What is needed is an exact repeat of the entries, with no pictures in it.
** Opening Supplied data block **
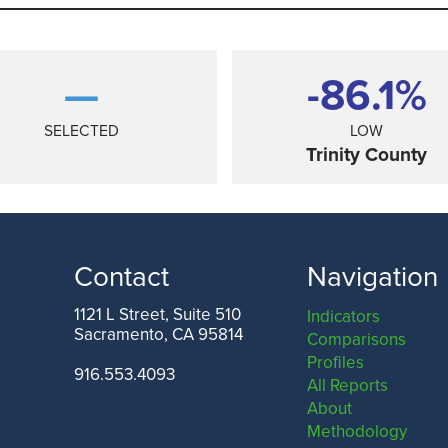
—
-86.1%
SELECTED
LOW
Trinity County
Contact
Navigation
1121 L Street, Suite 510
Indicators
Sacramento, CA 95814
Comparisons
ANGELES COUNTY
SAN FRANCISCO COUNTY
Profiles
916.553.4093
All Reports
About
Methodology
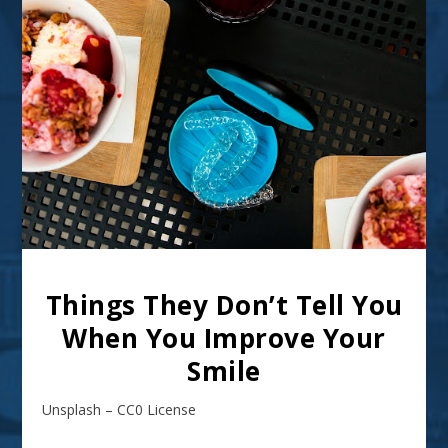
Things They Don’t Tell You
When You Improve Your
Smile
Unsplash – CC0 License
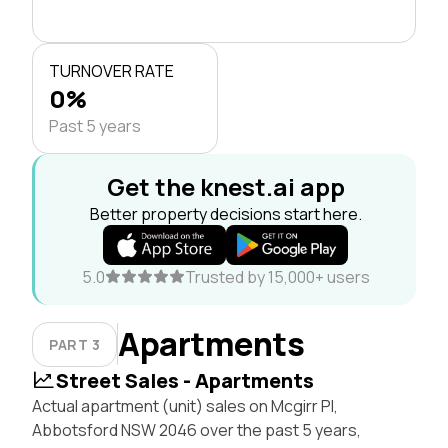
TURNOVER RATE
0%
Past 5 years
Get the knest.ai app
Better property decisions start here.
5.0
Trusted by 15,000+ users
Apartments
PART 3
Street Sales - Apartments
Actual apartment (unit) sales on Mcgirr Pl,
Abbotsford NSW 2046 over the past 5 years,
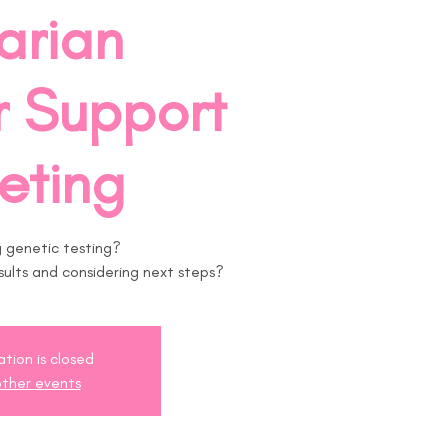
arian
 Support
eting
 genetic testing?
ults and considering next steps?
ation is closed
ther events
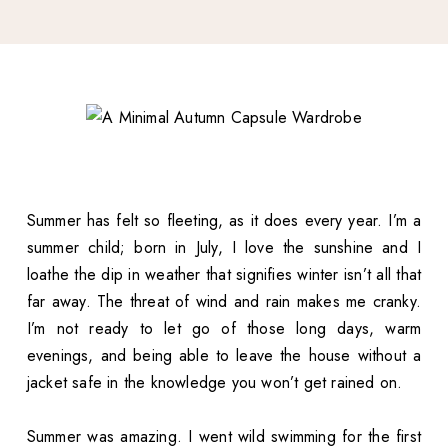
Summer has felt so fleeting, as it does every year. I’m a
summer child; born in July, I love the sunshine and I
loathe the dip in weather that signifies winter isn’t all that
far away. The threat of wind and rain makes me cranky.
I’m not ready to let go of those long days, warm
evenings, and being able to leave the house without a
jacket safe in the knowledge you won’t get rained on.
Summer was amazing. I went wild swimming for the first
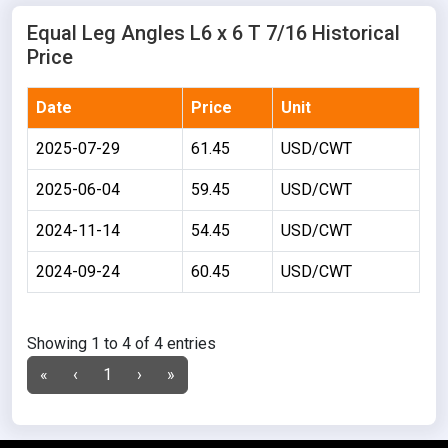
Equal Leg Angles L6 x 6 T 7/16 Historical
Price
Date
Price
Unit
2025-07-29
61.45
USD/CWT
2025-06-04
59.45
USD/CWT
2024-11-14
54.45
USD/CWT
2024-09-24
60.45
USD/CWT
Showing 1 to 4 of 4 entries
«
‹
1
›
»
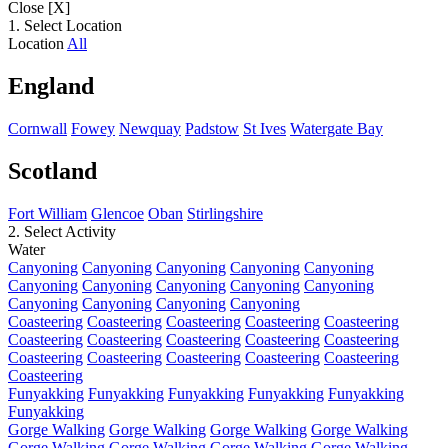
Close [X]
1. Select Location
Location
All
England
Cornwall
Fowey
Newquay
Padstow
St Ives
Watergate Bay
Scotland
Fort William
Glencoe
Oban
Stirlingshire
2. Select Activity
Water
Canyoning
Canyoning
Canyoning
Canyoning
Canyoning
Canyoning
Canyoning
Canyoning
Canyoning
Canyoning
Canyoning
Canyoning
Canyoning
Canyoning
Coasteering
Coasteering
Coasteering
Coasteering
Coasteering
Coasteering
Coasteering
Coasteering
Coasteering
Coasteering
Coasteering
Coasteering
Coasteering
Coasteering
Coasteering
Coasteering
Funyakking
Funyakking
Funyakking
Funyakking
Funyakking
Funyakking
Gorge Walking
Gorge Walking
Gorge Walking
Gorge Walking
Gorge Walking
Gorge Walking
Gorge Walking
Gorge Walking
** Closing Supplied data block **
Task answer:
—
-86.1%
SELECTED
LOW
Trinity County
Contact
Navigation
1121 L Street, Suite 510
Indicators
Sacramento, CA 95814
Comparisons
ANGELES COUNTY
SAN FRANCISCO COUNTY
Profiles
916.553.4093
All Reports
About
Methodology
Things They Don’t Tell You
When You Improve Your
Smile
Unsplash – CC0 License
TURNOVER RATE
0%
Past 5 years
Get the knest.ai app
Better property decisions start here.
5.0
Trusted by 15,000+ users
Apartments
PART 3
Street Sales - Apartments
Actual apartment (unit) sales on Mcgirr Pl,
Abbotsford NSW 2046 over the past 5 years,
arian
 Support
eting
 genetic testing?
ults and considering next steps?
ation is closed
ther events
Summer has felt so fleeting, as it does every year. I’m a
summer child; born in July, I love the sunshine and I
loathe the dip in weather that signifies winter isn’t all that
far away. The threat of wind and rain makes me cranky.
I’m not ready to let go of those long days, warm
evenings, and being able to leave the house without a
jacket safe in the knowledge you won’t get rained on.
Summer was amazing. I went wild swimming for the first
Equal Leg Angles L6 x 6 T 7/16 Historical
Price
Date
Price
Unit
2025-07-29
61.45
USD/CWT
2025-06-04
59.45
USD/CWT
2024-11-14
54.45
USD/CWT
2024-09-24
60.45
USD/CWT
Showing 1 to 4 of 4 entries
«
‹
1
›
»
Close [X]
1. Select Location
Location
All
England
Cornwall
Fowey
Newquay
Padstow
St Ives
Watergate Bay
Scotland
Fort William
Glencoe
Oban
Stirlingshire
2. Select Activity
Water
Canyoning
Canyoning
Canyoning
Canyoning
Canyoning
Canyoning
Canyoning
Canyoning
Canyoning
Canyoning
Canyoning
Canyoning
Canyoning
Canyoning
Coasteering
Coasteering
Coasteering
Coasteering
Coasteering
Coasteering
Coasteering
Coasteering
Coasteering
Coasteering
Coasteering
Coasteering
Coasteering
Coasteering
Coasteering
Coasteering
Funyakking
Funyakking
Funyakking
Funyakking
Funyakking
Funyakking
Gorge Walking
Gorge Walking
Gorge Walking
Gorge Walking
Gorge Walking
Gorge Walking
Gorge Walking
Gorge Walking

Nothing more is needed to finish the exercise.